How many nukes are in the world and what could they destroy?
Tensions over nuclear weapons have been raised further after Donald Trump said North Korea will be met with "fire and fury like the world has never seen" after US intelligence concluded the rogue state has produced a miniaturised nuclear warhead.
This latest move comes amid increasing concern over North Korea's military capabilities, with the new US administration upping its rhetoric in response.
While the Pyongyang regime increases the frequency with which it is conducting missile tests, Donald Trump's defence secretary Jim 'Mad Dog' Mattis has previously warned North Korea of an "effective and overwhelming" response if Pyongyang used nuclear weapons.
Elsewhere, rhetoric hints at a return of the expansion of nuclear arsenals across the world. In December, Russian President Vladimir Putin told a meeting of defence chiefs that strengthening nuclear capability should be a key objective for 2017. Donald Trump then took to Twitter to respond, vowing to do the same.
Such rhetoric has led to concerns about the world's nuclear capacity and the unpredictability of those in charge of the warheads.
It seems the world is a long way from "coming to its senses" - with millions of kilotons already in military service around the world.
Between them, the world's nuclear-armed states have around 15,000 warheads - the majority of which belong to the US and Russia.
It is estimated that just under 10,000 of these are in military service, with the rest awaiting dismantlement, according to the Arms Control Association.

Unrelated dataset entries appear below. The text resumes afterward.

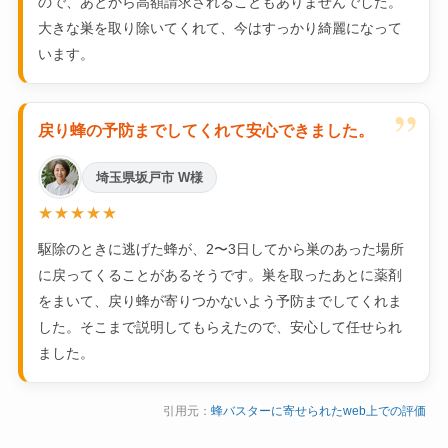
ので、あとから高額請求されることもありませんでした。
大きな巣を取り除いてくれて、今はすっかり綺麗になって
います。
”
戻り蜂の予防までしてくれて安心できました。
埼玉県坂戸市 W様
★★★★★
駆除のときに逃げた蜂が、2〜3日してから巣のあった場所
に戻ってくることがあるそうです。巣を取ったあとに薬剤
をまいて、戻り蜂が寄りつかないよう予防までしてくれま
した。そこまで説明してもらえたので、安心して任せられ
ました。
引用元：
蜂バスターに寄せられたweb上での評価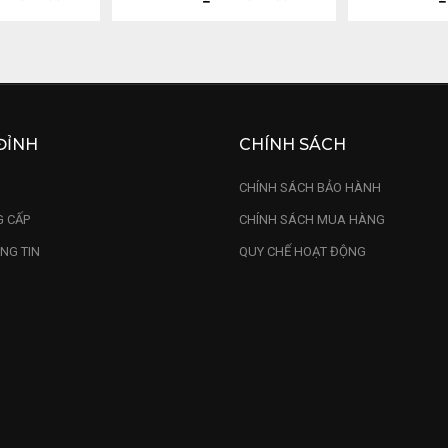
ĐỈNH
CHÍNH SÁCH
U
CHÍNH SÁCH BẢO HÀNH
 CẤP
CHÍNH SÁCH MUA HÀNG
NG TIN
QUY CHẾ HOẠT ĐỘNG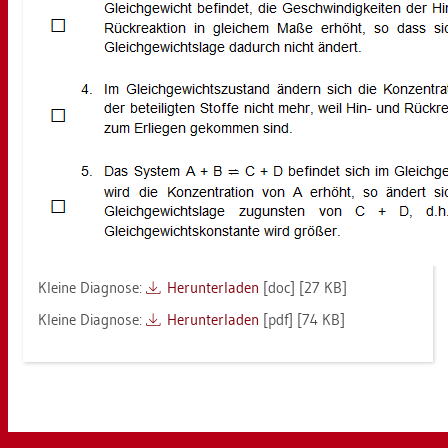
Klei­ne Dia­gno­se:
Her­un­ter­la­den
[doc] [27 KB]
Klei­ne Dia­gno­se:
Her­un­ter­la­den
[pdf] [74 KB]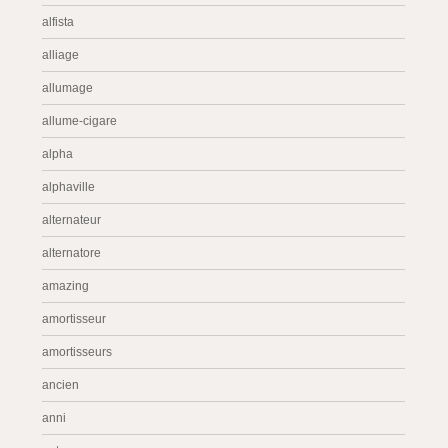
alfista
alliage
allumage
allume-cigare
alpha
alphaville
alternateur
alternatore
amazing
amortisseur
amortisseurs
ancien
anni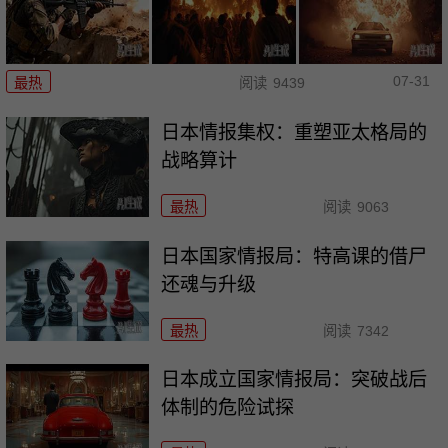
07-31
最热
阅读
9439
日本情报集权：重塑亚太格局的
战略算计
最热
阅读
9063
日本国家情报局：特高课的借尸
还魂与升级
最热
阅读
7342
日本成立国家情报局：突破战后
体制的危险试探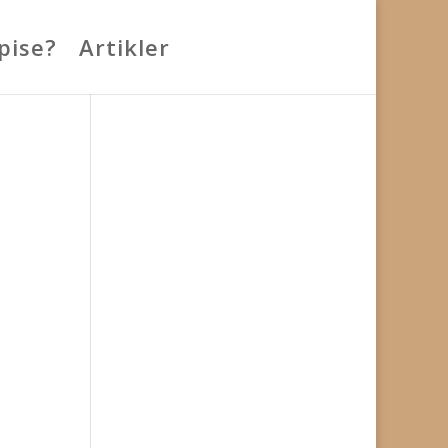
spise?
Artikler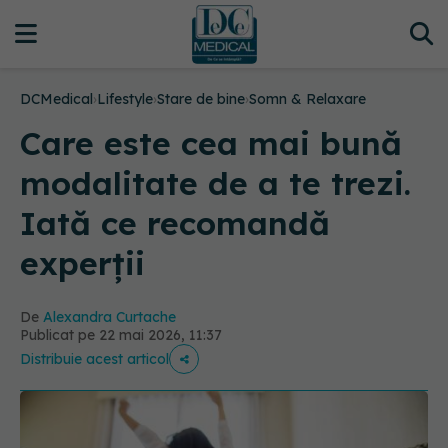
DCMedical
›
Lifestyle
›
Stare de bine
›
Somn & Relaxare
Care este cea mai bună
modalitate de a te trezi.
Iată ce recomandă
experții
De
Alexandra Curtache
Publicat pe 22 mai 2026, 11:37
Distribuie acest articol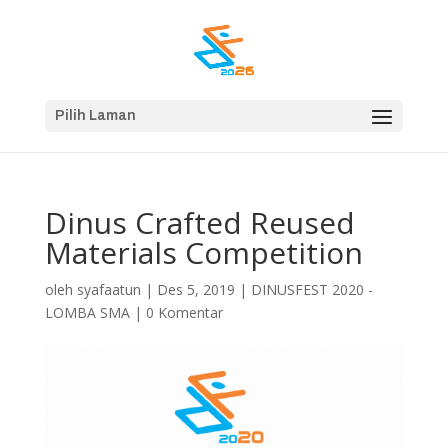
Pilih Laman
Dinus Crafted Reused
Materials Competition
oleh
syafaatun
|
Des 5, 2019
|
DINUSFEST 2020 -
LOMBA SMA
|
0 Komentar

Which countries have nuclear weapons?
There are five nuclear-weapon states in the world: China, France, Russia, United Kingdom and the United States. These are officially recognised as possessing such weapons by the Treaty on the Non-Proliferation of Nuclear Weapons.
This treaty acknowledges and legitimises their arsenals, but they are not supposed to build or maintain them forever. Indeed, they have committed to eliminate them.

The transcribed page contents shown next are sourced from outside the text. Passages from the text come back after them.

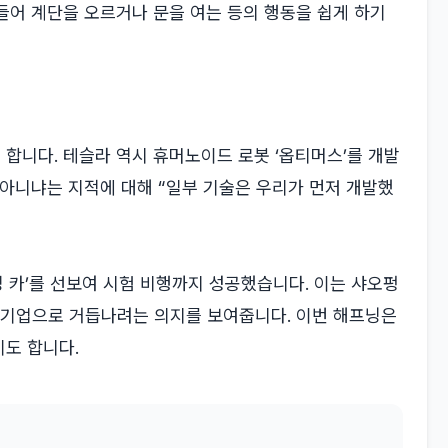
들어 계단을 오르거나 문을 여는 등의 행동을 쉽게 하기
합니다. 테슬라 역시 휴머노이드 로봇 ‘옵티머스’를 개발
 아니냐는 지적에 대해 “일부 기술은 우리가 먼저 개발했
잉 카’를 선보여 시험 비행까지 성공했습니다. 이는 샤오펑
 기업으로 거듭나려는 의지를 보여줍니다. 이번 해프닝은
도 합니다.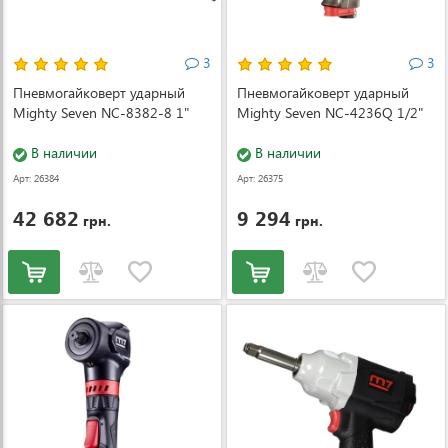
3
3
Пневмогайковерт ударный
Пневмогайковерт ударный
Mighty Seven NC-8382-8 1"
Mighty Seven NC-4236Q 1/2"
В наличии
В наличии
Арт: 26384
Арт: 26375
42 682
9 294
грн.
грн.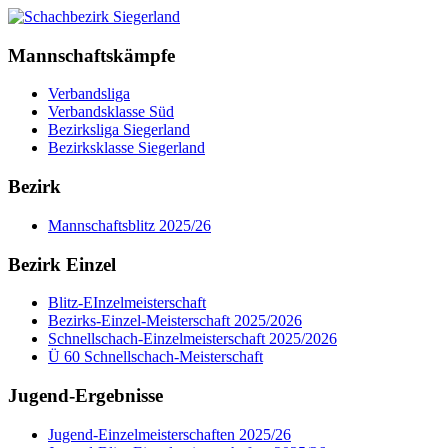
Mannschaftskämpfe
Verbandsliga
Verbandsklasse Süd
Bezirksliga Siegerland
Bezirksklasse Siegerland
Bezirk
Mannschaftsblitz 2025/26
Bezirk Einzel
Blitz-EInzelmeisterschaft
Bezirks-Einzel-Meisterschaft 2025/2026
Schnellschach-Einzelmeisterschaft 2025/2026
Ü 60 Schnellschach-Meisterschaft
Jugend-Ergebnisse
Jugend-Einzelmeisterschaften 2025/26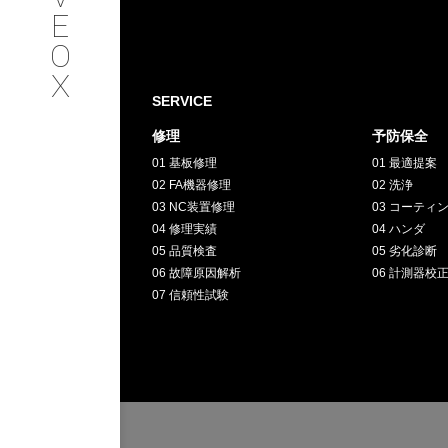
SERVICE
E
O
サービス内容
X
SERVICE
INTERVIEW
修理
予防保全
01 基板修理
01 最適提案
お客様インタビュー
02 FA機器修理
02 洗浄
03 NC装置修理
03 コーティ
RECRUIT
04 修理実績
04 ハンダ
05 品質検査
05 劣化診断
06 故障原因解析
06 計測器校
採用情報
07 信頼性試験
GREEN
CHALLENG
環境への取り組み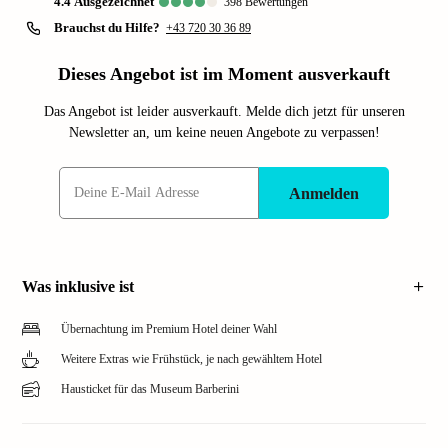
4.4
ausgezeichnet
398
Bewertungen
Brauchst du Hilfe?
+43 720 30 36 89
Dieses Angebot ist im Moment ausverkauft
Das Angebot ist leider ausverkauft. Melde dich jetzt für unseren
Newsletter an, um keine neuen Angebote zu verpassen!
Anmelden
Was inklusive ist
Übernachtung im Premium Hotel deiner Wahl
Weitere Extras wie Frühstück, je nach gewähltem Hotel
Hausticket für das Museum Barberini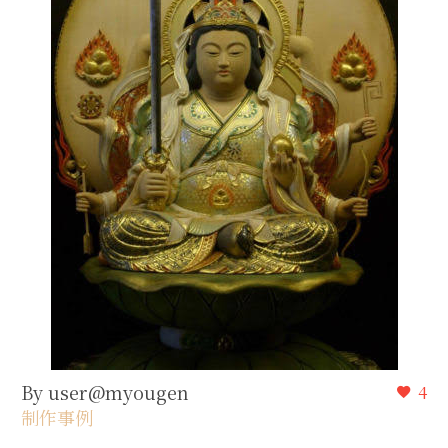
By user@myougen
4
制作事例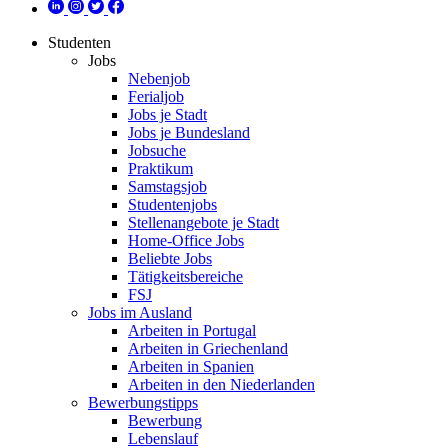
Studenten
Jobs
Nebenjob
Ferialjob
Jobs je Stadt
Jobs je Bundesland
Jobsuche
Praktikum
Samstagsjob
Studentenjobs
Stellenangebote je Stadt
Home-Office Jobs
Beliebte Jobs
Tätigkeitsbereiche
FSJ
Jobs im Ausland
Arbeiten in Portugal
Arbeiten in Griechenland
Arbeiten in Spanien
Arbeiten in den Niederlanden
Bewerbungstipps
Bewerbung
Lebenslauf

There are also four other countries that have nuclear weapons: Pakistan, India, Israel and North Korea. These countries didn't sign the Treaty, and together possess an estimated 340 nuclear weapons.
But it's Russia and the US that have by far the most in the world - dominating all other countries by collectively sharing 88 per cent of the world's arsenal of stockpiled nukes. This figure increases to 93 per cent when we consider retired nukes.
How deadly could these nuclear weapons be?
The world's current collection of 14,900 nuclear weapons possesses enough power to kill millions of people and flatten dozens of cities.
According to Telegraph research, it is estimated that the US and Russian arsenals combined have power equating to 6,600 megatons. This is a tenth of the total solar energy received by Earth every minute.
According to the NukeMap website, the dropping of the B-83, the largest bomb in the current US arsenal, would kill 1.4m people in the first 24 hours. A further 3.7m people would be injured, as the thermal radiation radius reached 13.km.
Likewise, the "Tsar Bomba" is the largest USSR bomb tested. If this bomb was dropped on New York, it is estimated that it could kill 7.6m people and injure 4.2m more. The nuclear fallout could reach an approximate area of 7,880km on a 15mph wind, impacting millions more people.
Both America and Russia's arsenals are regulated by several treaties that place limits on the numbers and kinds of warheads and delivery systems they have.
If either country were to expand their nuclear capacity even further, as Trump and Putin have hinted at, it could shatter these agreements and plunge the world into a new Cold War.
North Korea's line of fire
- Our figures on nuclear weapons, based on statistics from the Arms Control Association, are mainly estimates because of the secretive nature with which most governments treat information about their arsenals.